Health and Safety Training
Health and Safety Training - Advice on How To Proceed
As well as providing training specifically relating to fire safety, legislation also requires that you provide sufficient training to ensure that you and your staff are capable of identifying hazards and controlling risks in your place of work. The Health and Safety At Work Act 1974 places a requirement on you to provide whatever instruction and information is necessary to ensure the health and safety of your employees.
In addition to this, the Management Of Health and Safety at Work Regulations 1999 specifies certain situations where training is particularly important, such as at the beginning of employment and when there are changes to duties or work.
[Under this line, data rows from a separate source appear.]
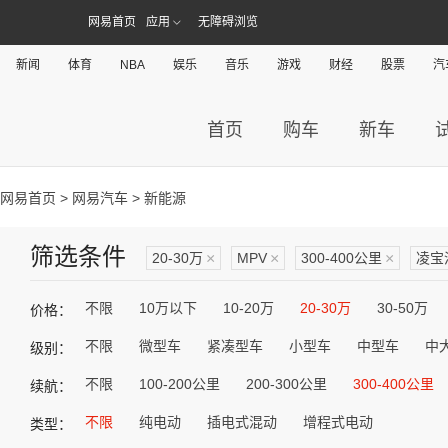
网易首页
应用
无障碍浏览
新闻
体育
NBA
娱乐
音乐
游戏
财经
股票
汽
首页
购车
新车
网易首页
>
网易汽车
> 新能源
筛选条件
20-30万
×
MPV
×
300-400公里
×
凌宝
不限
10万以下
10-20万
20-30万
30-50万
价格：
不限
微型车
紧凑型车
小型车
中型车
中
级别：
不限
100-200公里
200-300公里
300-400公里
续航：
不限
纯电动
插电式混动
增程式电动
类型：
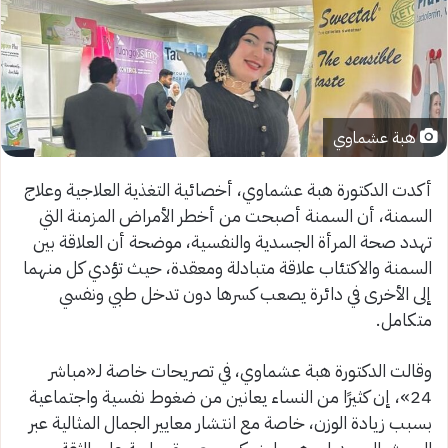
هبة عشماوي
أكدت الدكتورة هبة عشماوي، أخصائية التغذية العلاجية وعلاج
السمنة، أن السمنة أصبحت من أخطر الأمراض المزمنة التي
تهدد صحة المرأة الجسدية والنفسية، موضحة أن العلاقة بين
السمنة والاكتئاب علاقة متبادلة ومعقدة، حيث تؤدي كل منهما
إلى الأخرى في دائرة يصعب كسرها دون تدخل طبي ونفسي
متكامل.
وقالت الدكتورة هبة عشماوي، في تصريحات خاصة لـ«مباشر
24»، إن كثيرًا من النساء يعانين من ضغوط نفسية واجتماعية
بسبب زيادة الوزن، خاصة مع انتشار معايير الجمال المثالية عبر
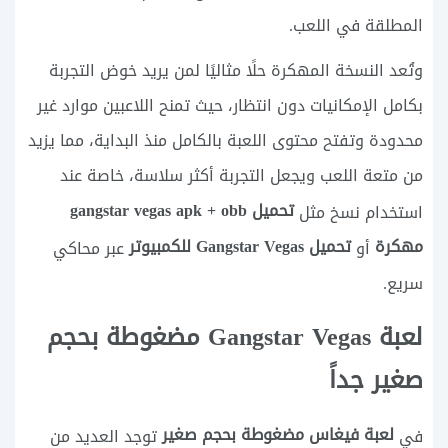
المطلقة في اللعب.
وتُعد النسخة المهكرة حلًا مثاليًا لمن يريد خوض التجربة
بكامل الإمكانيات دون انتظار، حيث تمنح اللاعبين موارد غير
محدودة وتفتح محتوى اللعبة بالكامل منذ البداية، مما يزيد
من متعة اللعب ويجعل التجربة أكثر سلاسة، خاصة عند
تحميل gangstar vegas apk + obb
استخدام نسخ مثل
مهكرة
تحميل Gangstar Vegas للكمبيوتر
أو
عبر محاكي
سريع.
لعبة Gangstar Vegas مضغوطة بحجم
صغير جداً
لعبة فيغاس مضغوطة بحجم صغير
في
توجد العديد من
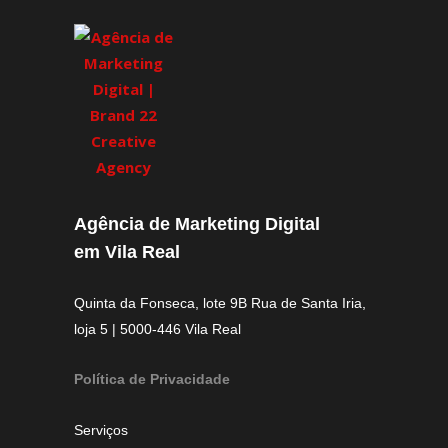
Agência de Marketing Digital
em Vila Real
Quinta da Fonseca, lote 9B Rua de Santa Iria,
loja 5 | 5000-446 Vila Real
Política de Privacidade
Serviços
It is the employer's responsibility to bear the cost of this training, and provide it during work hours.
The Health and Safety Executive advise a five step approach to health and safety training:
Health and Safety Training - Decide What Training is Required
- What skills and knowledge do people need in order to carry out their jobs safely?
- Identify the gaps between the skills and knowledge people need, and where they are now
- Check whether your Risk Assessments identify any hazards where health and safety training is a factor in reducing the risks
- Don't forget the top of your organisation - do senior staff require training in health and safety awareness or managing health and safety?
- Check through your Accident/Incident records to identify occurrences or near-misses where training may reduce the chances of it reoccurring
- Consult with your staff on what they feel their needs are in respect of health and safety training
Health and Safety Training - What Are Your Training Priorities?
- Your top priorities will be anything you are required by law to carry out
- When prioritising, consider where the most serious consequences are likely to be if adequate health and safety training is not carried out
- Prioritise health and safety training that is likely to benefit large numbers of your team
- New members of staff and those undergoing changes in duties should also be a priority
Health and Safety Training - Select Method of Implementation
- Don't automatically assume you need to put people on external training courses, much of what needs doing could probably be carried out in house.
- Consider on-the-job coaching, in-house groups sessions, distance learning, use of training DVDs, etc
- There are a wealth of health and safety consultants who will be happy to help with your training needs, but also consider other possibilities such as trade unions, further education establishments, chambers of commerce, professional bodies and associations, Sector Skills Councils and the UK Commission for Employment and Skills
Health and Safety Training - Delivering the Training
- Ensure sufficient time is given to the training and that people can not be called away on other business - don’t rush it
- If you are doing the training in-house, give sufficient time to the person carrying out the training to ensure they are fully prepared and comfortable beforehand
- Ensure that the presentation of information is easy to understand, and avoid lengthy lectures - vary the training methods and involve people in the process
Health and Safety Training - Review - Did The Training Work?
- Carry out basic evaluation on all training provided - did the methods work or could improvements be made?
- Seek feedback from line managers and staff who have been through the training
- Has the training actually made a difference in the workplace - are people working in the ways they have been trained?
- Do staff know what is required of them and have they now got the skills they need to work safely?
- Make sure you keep records of all training delivered
Health and Safety Training is worth getting right. Not only do you have a legal duty to provide it, but you have a vested interest in creating a place of work where a culture of healthy working is second nature. Every year over 200 people are killed in work related accidents and over a million more are injured. The avoidance of the distress and disruption that such accidents and illness causes has got to be worth a bit of time and effort.